Review of "Shots Fired in Terminal 2," by William Hazelgrove


Review of
Shots Fired in Terminal 2, by William Hazelgrove, ISBN 9781633883833

Five out of five stars
 I will open this review with the statement that I missed a multiple shooting/death event by one work day. I was working as a programmer in the department of physics and astronomy at the University of Iowa in the fall of 1991. I was scheduled to be at work Friday, November 1, but I had just completed a trip to the former Soviet Union and due to delays did not get back until late on October 31. Therefore, too exhausted to be productive, I called in weary and beaten the morning of November 1.
 That afternoon, Chinese graduate student Gang Lu went on a shooting rampage, killing five people and leaving another very seriously  injured before killing himself.

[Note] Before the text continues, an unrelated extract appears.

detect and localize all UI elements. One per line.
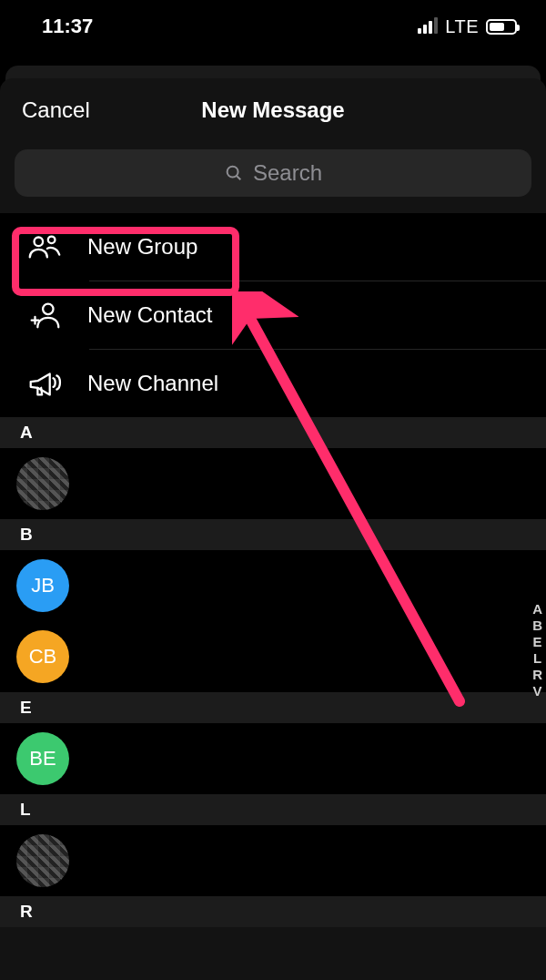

I was back at work the following Monday and experienced the aftershocks from the people that lived through it. I knew two of the killed and worked closely with a graduate student that witnessed the first shootings. If I had been at work that day, there is a high probability that I would have encountered him in the halls as he went from one location to another.
 With this experience, I can pronounce Hazelgrove’s descriptions of how his family coped with being in the area of a shooting after the event was over very accurate. People that I knew tried to act as if everything is once again normal when it is in fact not. Hazelgrove comments on how lucky they were not to be in the line of fire and how easy it would have been to have gotten dead simply be being in the wrong location at the wrong time. I have had those thoughts as well. Even decades later I wonder what I would have done if I had encountered Gang Lu when he was calmly walking from one room to another and reloading.
 Hazelgrove and his family were in the Fort Lauderdale airport on January 6, 2017 when a lone gunman started shooting, killing five and wounding eight. Along with thousands of other people they experienced a period of terror followed by waiting around under an enormous cloud of uncertainty. Hazelgrove was interviewed by national networks immediately after and became a brief and uncertain celebrity. This is his well-written account of one of the most extraordinary days that one could ever experience.
 The action moves back and forth from his family’s experiences to descriptions of mass shootings in America, most of which are unfortunately recent and increasing in frequency. While Hazelgrove tones down his support for gun control, it is clear that he is in favor of it. Particularly in reference to the people that are clearly mentally ill.
 This is a great book, it is a rare occasion when a talented novelist is part of such an event, survives it and then writes about it. No one is talented enough to completely express what such an event is like, yet Hazelgrove comes very close.